# WHAT YOU NEED TO DO
Could you please find each line in the records that contains the word "Peat" and copy it?
[[ DATA FOR REVIEW open ]]
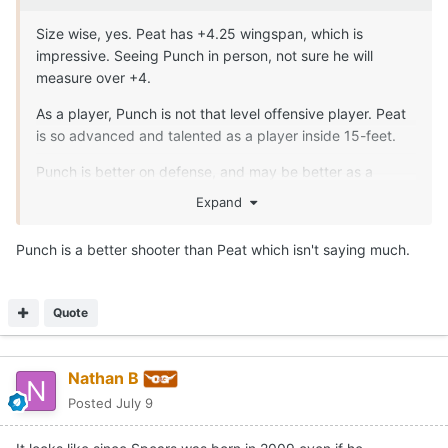
Size wise, yes. Peat has +4.25 wingspan, which is
impressive. Seeing Punch in person, not sure he will
measure over +4.
As a player, Punch is not that level offensive player. Peat
is so advanced and talented as a player inside 15-feet.
Punch is better on defense, and may be better as a
passer from the high-post are and in ball screen game
Expand
though
Punch is a better shooter than Peat which isn't saying much.
Quote
Nathan B
Posted
July 9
[[ DATA FOR REVIEW closed ]]
# EXERCISE RESPONSE
Size wise, yes. Peat has +4.25 wingspan, which is
As a player, Punch is not that level offensive player. Peat
Punch is a better shooter than Peat which isn't saying much.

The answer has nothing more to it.